Bir eşiği aşıyoruz birlikte, çılgınlığın böylesi, şişeler kırılıyor kayalıklarda, biz ise aldırmıyoruz seslere. Bir eşiği aşıyoruz birlikte, hür ve delice, olana bitene kapılmıyor yüreğimiz, sesimiz geliyor öteki çöplüklere. Ateşler yanıyor ortamızda, bir sen bir ben, geri kalan her şey bir karar uzağımızda. Dudaklarımız örneğin çarpışabilir fizik kurallarını aşan bir süratle yahut yumruğun yüzümü dağıtabilir bir fiske uzaktan, dilin değebilir ruhuma sesin olduğu ölçüde ya da resimlerin çarpabilir gözüme bir fikir gibi, yeti gibi. Bir eşik gibi gözlerimizi aşıyoruz birlikte,
gözlerimiz hiç görülmemiş
ötesinde yatan ruhu
görüyoruz seninle.
Delilik çınlıyor kulaklarımızda, kulluk etmediğimiz tanrı seyrediyor bizi yanıbaşımızda.
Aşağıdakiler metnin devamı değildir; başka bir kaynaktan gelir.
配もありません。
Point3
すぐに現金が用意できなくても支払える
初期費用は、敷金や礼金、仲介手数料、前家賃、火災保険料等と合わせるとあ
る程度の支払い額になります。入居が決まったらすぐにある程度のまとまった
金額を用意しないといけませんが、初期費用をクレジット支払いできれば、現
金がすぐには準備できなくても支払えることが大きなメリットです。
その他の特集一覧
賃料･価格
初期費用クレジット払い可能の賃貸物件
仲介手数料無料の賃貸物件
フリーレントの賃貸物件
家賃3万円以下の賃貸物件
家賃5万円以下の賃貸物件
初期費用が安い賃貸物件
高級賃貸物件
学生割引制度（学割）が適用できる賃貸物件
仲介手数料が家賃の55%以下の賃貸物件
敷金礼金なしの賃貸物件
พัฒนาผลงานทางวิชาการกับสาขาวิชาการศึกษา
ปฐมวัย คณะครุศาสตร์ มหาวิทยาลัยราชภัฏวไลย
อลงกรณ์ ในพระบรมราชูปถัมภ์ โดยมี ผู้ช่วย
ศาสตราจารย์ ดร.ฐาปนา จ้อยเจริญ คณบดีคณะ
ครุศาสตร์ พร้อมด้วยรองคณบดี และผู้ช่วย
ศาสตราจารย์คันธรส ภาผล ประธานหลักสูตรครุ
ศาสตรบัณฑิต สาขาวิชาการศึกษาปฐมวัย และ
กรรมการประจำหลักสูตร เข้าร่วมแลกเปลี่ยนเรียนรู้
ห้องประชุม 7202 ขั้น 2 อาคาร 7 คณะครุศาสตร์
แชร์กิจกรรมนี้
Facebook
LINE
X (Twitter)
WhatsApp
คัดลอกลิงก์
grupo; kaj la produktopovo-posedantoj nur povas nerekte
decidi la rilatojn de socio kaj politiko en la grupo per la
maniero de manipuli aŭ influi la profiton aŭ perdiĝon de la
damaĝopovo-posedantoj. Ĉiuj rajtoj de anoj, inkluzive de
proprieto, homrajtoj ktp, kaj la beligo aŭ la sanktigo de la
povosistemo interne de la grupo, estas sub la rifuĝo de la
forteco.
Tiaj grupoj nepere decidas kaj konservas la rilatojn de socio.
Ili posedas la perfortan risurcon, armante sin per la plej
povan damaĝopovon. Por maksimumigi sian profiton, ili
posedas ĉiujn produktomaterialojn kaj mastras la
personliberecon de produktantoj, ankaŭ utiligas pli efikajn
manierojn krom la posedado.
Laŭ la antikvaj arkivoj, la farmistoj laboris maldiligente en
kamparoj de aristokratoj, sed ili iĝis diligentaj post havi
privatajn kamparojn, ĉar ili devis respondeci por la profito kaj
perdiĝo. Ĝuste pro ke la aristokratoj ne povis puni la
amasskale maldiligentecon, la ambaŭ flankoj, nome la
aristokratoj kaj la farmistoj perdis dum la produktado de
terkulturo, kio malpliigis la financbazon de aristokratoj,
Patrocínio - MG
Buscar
Biz şimdi seninle iki şeytanız, boyun eğmeyen, tanrının güç yetiremediği, iki masum ruhuz yan yana.
Sonra birinin sesi sarmalıyor geceyi, birbirimizin adını bile bilmediğimiz an kadar sıcaktı, her şeyi biliyorduk, birazdan öpüşeceğimizi ve geri kalan her şeyin askıda bekleyeceğini, sonsuzluğu ve düşü biliyorduk. Yok oluyordum öyle usul, sessiz ve kimsesiz. Sen beni bulmasaydın ben, hiç kimsenin görmediği bir düş gibi silinecektim yeryüzünden. Sen bana dokunmasaydın ben, ben olmak ne demek hiç bilmeyecektim. Ruhun değdi gözlerime.
Ben işte o an bıraktım savaşmayı, teslim oldum ve siyah bayrağımı bir gece yarısı beyaza boyadım usulca! Kazandığım bir savaşın ortasında teslim oldum.